• [WHAT TO PRODUCE]
An exact copy of the lines of the listing below between the "Structure de l’actionnariat" line and the "Nacken, in den" line, both included, is the whole answer; please omit the pictures.

(DATA EXTRACTS begins)

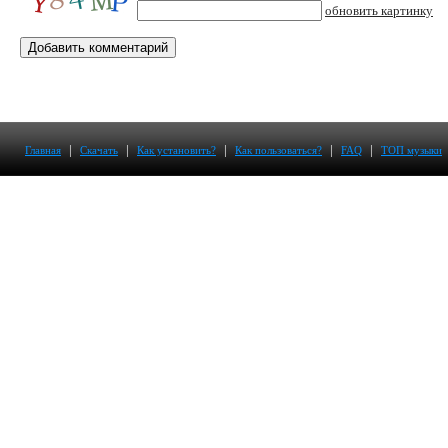
обновить картинку
|
|
|
|
|
Главная
Скачать
Как установить?
Как пользоваться?
FAQ
ТОП музыки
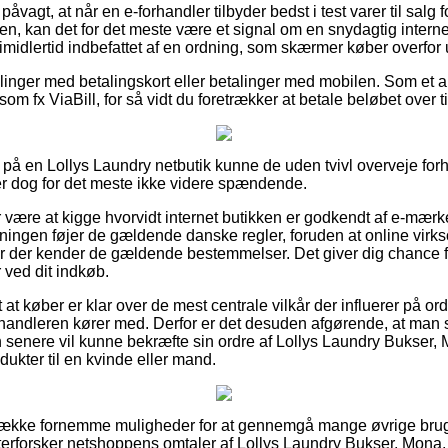
åvagt, at når en e-forhandler tilbyder bedst i test varer til salg
en, kan det for det meste være et signal om en snydagtig intern
imidlertid indbefattet af en ordning, som skærmer køber overfor
illinger med betalingskort eller betalinger med mobilen. Som et a
om fx ViaBill, for så vidt du foretrækker at betale beløbet over ti
å en Lollys Laundry netbutik kunne de uden tvivl overveje for
er dog for det meste ikke videre spændende.
r være at kigge hvorvidt internet butikken er godkendt af e-mærke
retningen føjer de gældende danske regler, foruden at online vi
ster der kender de gældende bestemmelser. Det giver dig chance f
 ved dit indkøb.
 at køber er klar over de mest centrale vilkår der influerer på or
forhandleren kører med. Derfor er det desuden afgørende, at man
senere vil kunne bekræfte sin ordre af Lollys Laundry Bukser, 
dukter til en kvinde eller mand.
 række fornemme muligheder for at gennemgå mange øvrige bru
efterforsker netshoppens omtaler af Lollys Laundry Bukser, Mona,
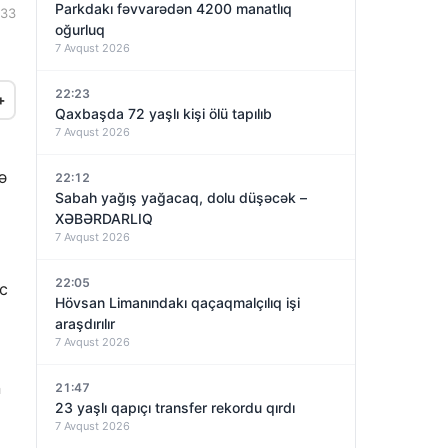
Parkdakı fəvvarədən 4200 manatlıq
:33
oğurluq
7 Avqust 2026
22:23
+
Qaxbaşda 72 yaşlı kişi ölü tapılıb
7 Avqust 2026
ə
22:12
Sabah yağış yağacaq, dolu düşəcək –
XƏBƏRDARLIQ
7 Avqust 2026
22:05
nc
Hövsan Limanındakı qaçaqmalçılıq işi
araşdırılır
7 Avqust 2026
n
21:47
23 yaşlı qapıçı transfer rekordu qırdı
7 Avqust 2026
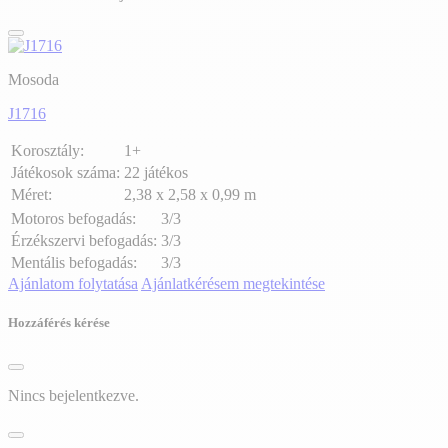
Mosoda
J1716
Korosztály:
1+
Játékosok száma:
22 játékos
Méret:
2,38 x 2,58 x 0,99 m
Motoros befogadás:
3/3
Érzékszervi befogadás:
3/3
Mentális befogadás:
3/3
Ajánlatom folytatása
Ajánlatkérésem megtekintése
Hozzáférés kérése
Nincs bejelentkezve.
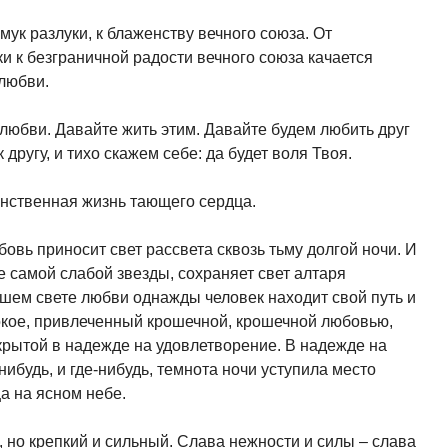
мук разлуки, к блаженству вечного союза. От
и к безграничной радости вечного союза качается
любви.
 любви. Давайте жить этим. Давайте будем любить друг
к другу, и тихо скажем себе: да будет воля Твоя.
нственная жизнь тающего сердца.
вь приносит свет рассвета сквозь тьму долгой ночи. И
е самой слабой звезды, сохраняет свет алтаря
шем свете любви однажды человек находит свой путь и
окое, привлеченный крошечной, крошечной любовью,
крытой в надежде на удовлетворение. В надежде на
нибудь, и где-нибудь, темнота ночи уступила место
а на ясном небе.
 но крепкий и сильный. Слава нежности и силы – слава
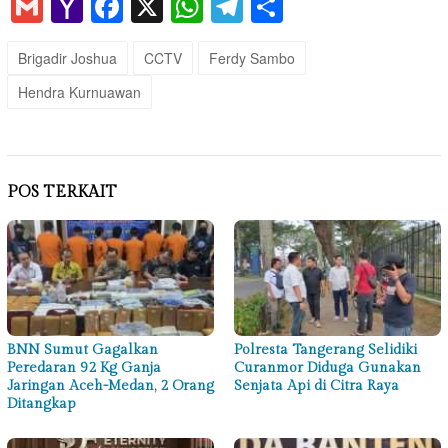
Gmail
Yahoo
Facebook
X
WhatsApp
Telegram
Share
Mail
Brigadir Joshua
CCTV
Ferdy Sambo
Hendra Kurnuawan
POS TERKAIT
BNN Sumut Gagalkan
Polresta Tangerang Selidiki
Peredaran 92 Kg Ganja
Curanmor Diduga Gunakan
Jaringan Aceh-Medan, 2 Orang
Senjata Api di Citra Raya
Ditangkap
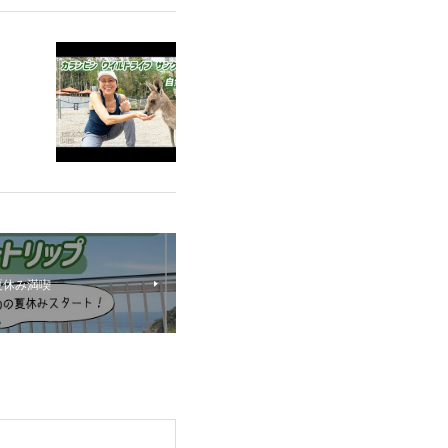
の夏休み満喫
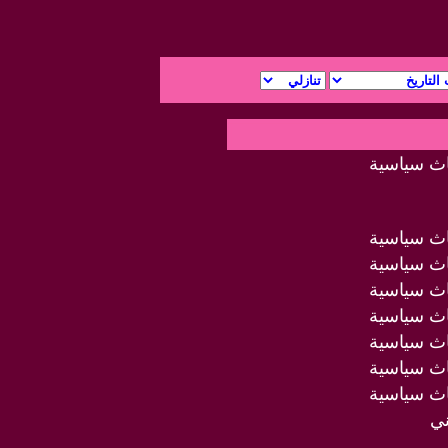
اث سياسية
اث سياسية
اث سياسية
اث سياسية
اث سياسية
اث سياسية
اث سياسية
اث سياسية
ني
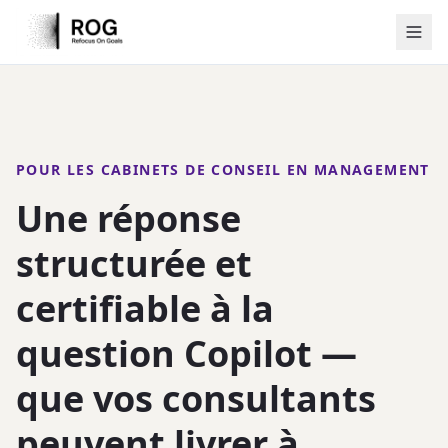
POUR LES CABINETS DE CONSEIL EN MANAGEMENT
Une réponse
structurée et
certifiable à la
question Copilot —
que vos consultants
peuvent livrer à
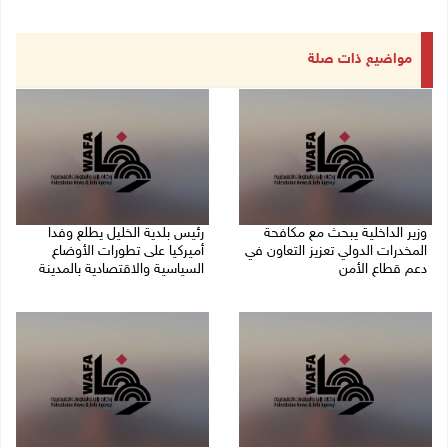
مواضيع ذات صلة
وزير الداخلية يبحث مع مكافحة
رئيس بلدية الخليل يطلع وفدا
المخدرات الدولي تعزيز التعاون في
أميركيا على تطورات الأوضاع
دعم قطاع الأمن
السياسية والاقتصادية بالمدينة
06/08/2026 10:01 م
06/08/2026 09:59 م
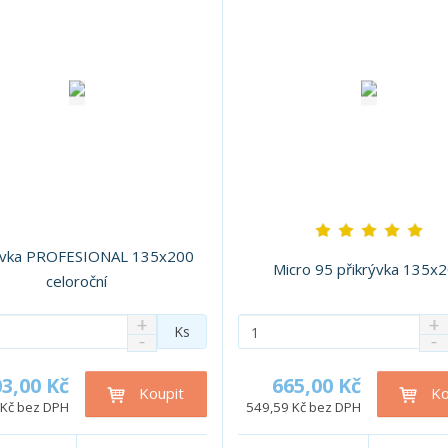
ývka PROFESIONAL 135x200
Micro 95 přikrývka 135x
celoroční
N
N
Z
Ks
S
S
a
a
m
n
n
v
v
ě
í
í
ý
ý
3,00 Kč
665,00 Kč
n
Koupit
Ko
ž
ž
š
š
 Kč bez DPH
549,59 Kč bez DPH
i
i
i
i
i
t
t
t
t
t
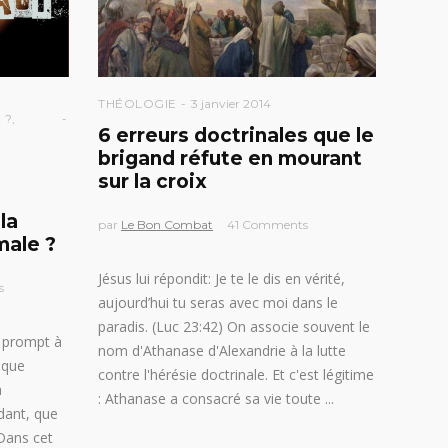
THÉOLOGIE
3 janvier 2014
 ?
,
6 erreurs doctrinales que le
brigand réfute en mourant
sur la croix
la
par
Le Bon Combat
41 Comments
male ?
Jésus lui répondit: Je te le dis en vérité,
s
aujourd’hui tu seras avec moi dans le
paradis. (Luc 23:42) On associe souvent le
 prompt à
nom d'Athanase d'Alexandrie à la lutte
tique
contre l'hérésie doctrinale. Et c'est légitime
a
: Athanase a consacré sa vie toute
dant, que
 Dans cet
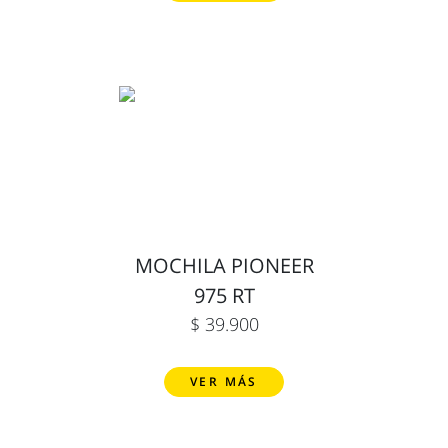
MOCHILA PIONEER
975 RT
$ 39.900
VER MÁS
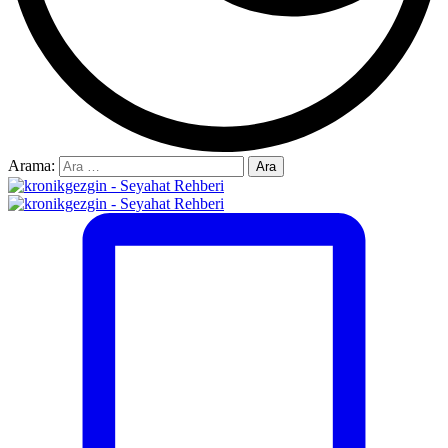
Arama:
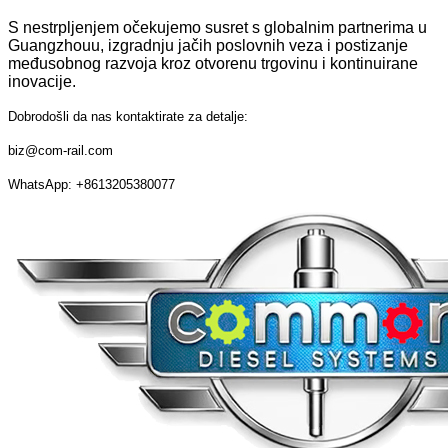
S nestrpljenjem očekujemo susret s globalnim partnerima u
Guangzhouu, izgradnju jačih poslovnih veza i postizanje
međusobnog razvoja kroz otvorenu trgovinu i kontinuirane
inovacije.
Dobrodošli da nas kontaktirate za detalje:
biz@com-rail.com
WhatsApp: +8613205380077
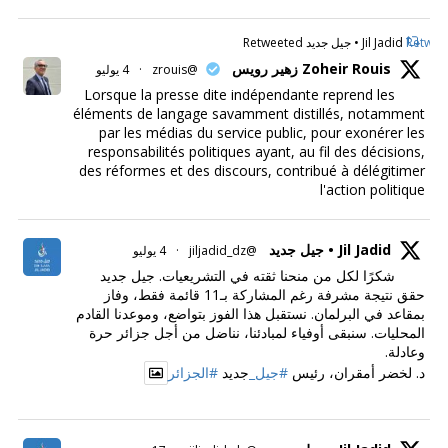
Retweet
Jil Jadid • جيل جديد Retweeted
Zoheir Rouis زهير رويس
@zrouis
·
4 يوليو
Lorsque la presse dite indépendante reprend les
éléments de langage savamment distillés, notamment
par les médias du service public, pour exonérer les
responsabilités politiques ayant, au fil des décisions,
des réformes et des discours, contribué à délégitimer
l'action politique
Jil Jadid • جيل جديد
@jiljadid_dz
·
4 يوليو
شكرًا لكل من منحنا ثقته في التشريعيات. جيل جديد
حقق نتيجة مشرفة رغم المشاركة بـ11 قائمة فقط، وفاز
بمقاعد في البرلمان. نستقبل هذا الفوز بتواضع، وموعدنا القادم
المحليات. سنبقى أوفياء لمبادئنا، نناضل من أجل جزائر حرة
وعادلة.
د. لخضر أمقران، رئيس
#جيل_
جديد
#الجزائر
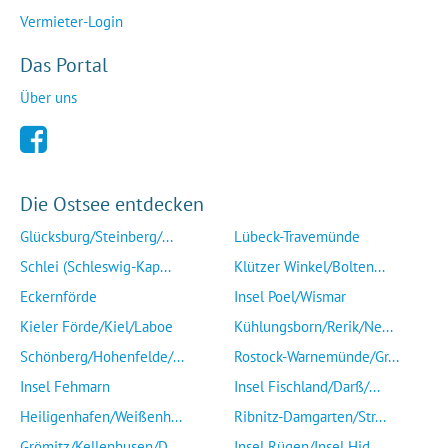
Vermieter-Login
Das Portal
Über uns
Die Ostsee entdecken
Glücksburg/Steinberg/...
Lübeck-Travemünde
Schlei (Schleswig-Kap...
Klützer Winkel/Bolten...
Eckernförde
Insel Poel/Wismar
Kieler Förde/Kiel/Laboe
Kühlungsborn/Rerik/Ne...
Schönberg/Hohenfelde/...
Rostock-Warnemünde/Gr...
Insel Fehmarn
Insel Fischland/Darß/...
Heiligenhafen/Weißenh...
Ribnitz-Damgarten/Str...
Grömitz/Kellenhusen/D...
Insel Rügen/Insel Hid...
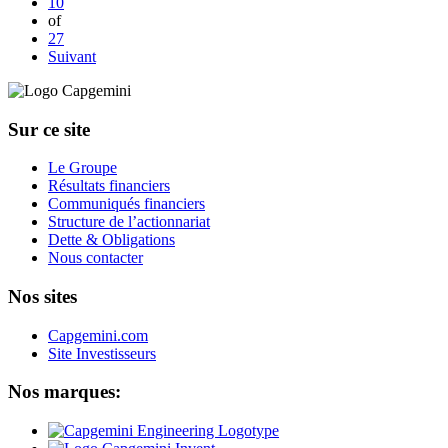
Page
10
of
Page
27
Suivant
Sur ce site
Le Groupe
Résultats financiers
Communiqués financiers
Structure de l’actionnariat
Dette & Obligations
Nous contacter
Nos sites
Capgemini.com
Site Investisseurs
Nos marques:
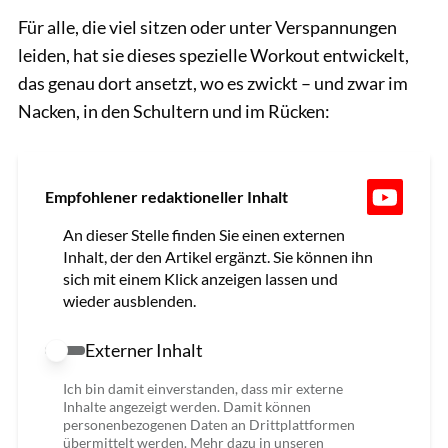
Für alle, die viel sitzen oder unter Verspannungen
leiden, hat sie dieses spezielle Workout entwickelt,
das genau dort ansetzt, wo es zwickt – und zwar im
Nacken, in den Schultern und im Rücken:
Empfohlener redaktioneller Inhalt
An dieser Stelle finden Sie einen externen
Inhalt, der den Artikel ergänzt. Sie können ihn
sich mit einem Klick anzeigen lassen und
wieder ausblenden.
Externer Inhalt
Externer Inhalt erlauben
Ich bin damit einverstanden, dass mir externe
Inhalte angezeigt werden. Damit können
personenbezogenen Daten an Drittplattformen
übermittelt werden. Mehr dazu in unseren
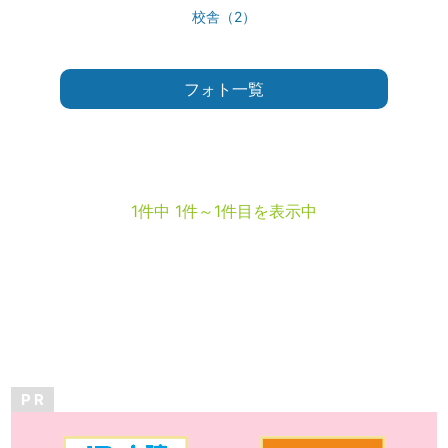
校舎（2）
フォト一覧
1件中 1件～1件目を表示中
P R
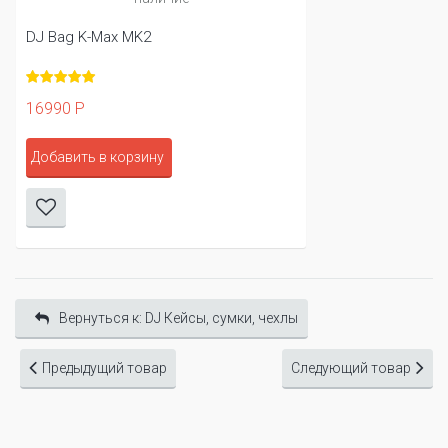
DJ Bag K-Max MK2
16990 Р
Добавить в корзину
Вернуться к: DJ Кейсы, сумки, чехлы
Предыдущий товар
Следующий товар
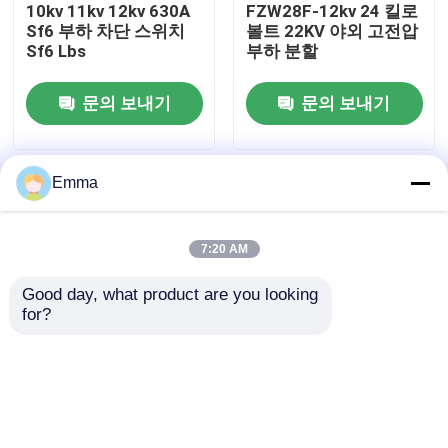
10kv 11kv 12kv 630A
FZW28F-12kv 24 킬로
Sf6 부하 차단 스위치
볼트 22KV 야외 고전압
Sf6 Lbs
부하 분할
고전압 차단 스위치
문의 보내기
문의 보내기
진공 차단기
SF6 회로 차단기
Emma
홈
사이트맵
연락처
Desktop Site
사이트맵
Privacy Policy
CT 전류 변압기
7:20 AM
Good day, what product are you looking 
품질
공기 짐 틈 스위치
중국 공장.Copyright ©
PT 계기용 변압기
for?
2025 Xi'an Xigao Electricenergy Group Co., Ltd..
All Rights Reserved.
CT PT 메터링 부
산화 아연 서지 방지 장치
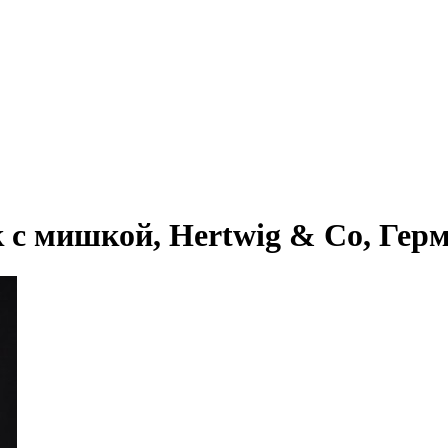
 мишкой, Hertwig & Co, Герма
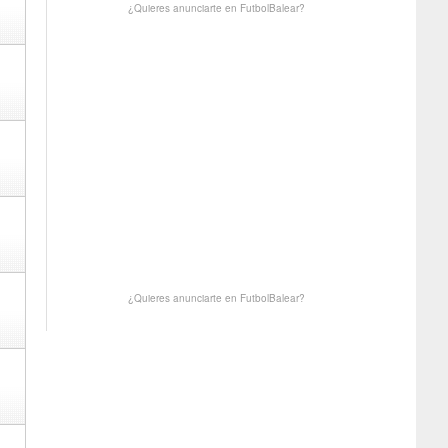
¿Quieres anunciarte en FutbolBalear?
¿Quieres anunciarte en FutbolBalear?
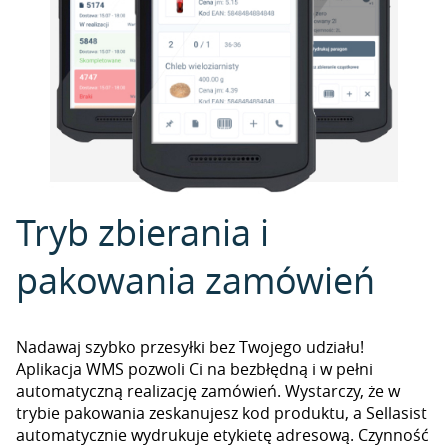
Tryb zbierania i
pakowania zamówień
Nadawaj szybko przesyłki bez Twojego udziału!
Aplikacja WMS pozwoli Ci na bezbłędną i w pełni
automatyczną realizację zamówień. Wystarczy, że w
trybie pakowania zeskanujesz kod produktu, a Sellasist
automatycznie wydrukuje etykietę adresową. Czynność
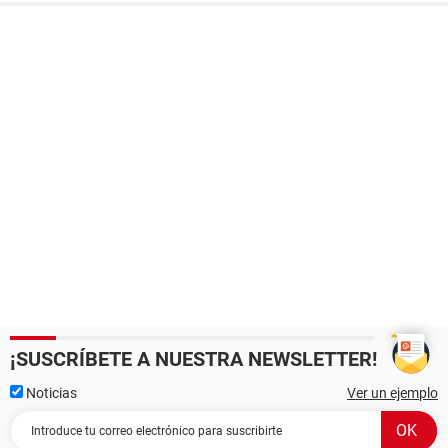
¡SUSCRÍBETE A NUESTRA NEWSLETTER!
Noticias
Ver un ejemplo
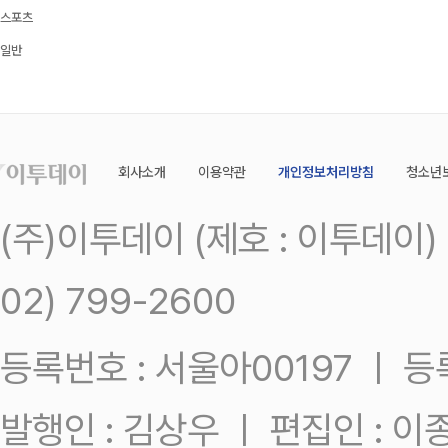
스포츠
일반
회사소개
이용약관
개인정보처리방침
청소년
(주)이투데이 (제호 : 이투데이
02) 799-2600
등록번호 : 서울아00197 ㅣ 등록일
발행인 : 김상우 ㅣ 편집인 : 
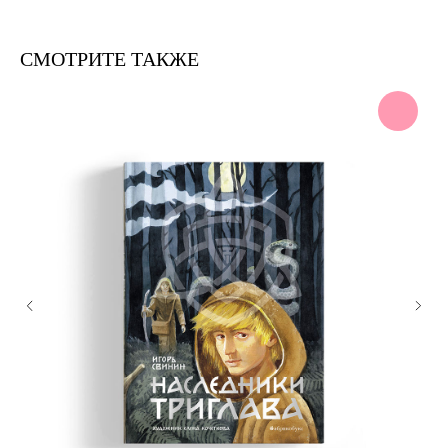
CМОТРИТЕ ТАКЖЕ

(DATA EXTRACTS ends)

• [RESPONSE FOR THIS EXERCISE]
Structure de l’actionnariat
Dette & Obligations
Nous contacter
Nos sites
Capgemini.com
Site Investisseurs
Nos marques:
Für alle, die viel sitzen oder unter Verspannungen
leiden, hat sie dieses spezielle Workout entwickelt,
das genau dort ansetzt, wo es zwickt – und zwar im
Nacken, in den Schultern und im Rücken:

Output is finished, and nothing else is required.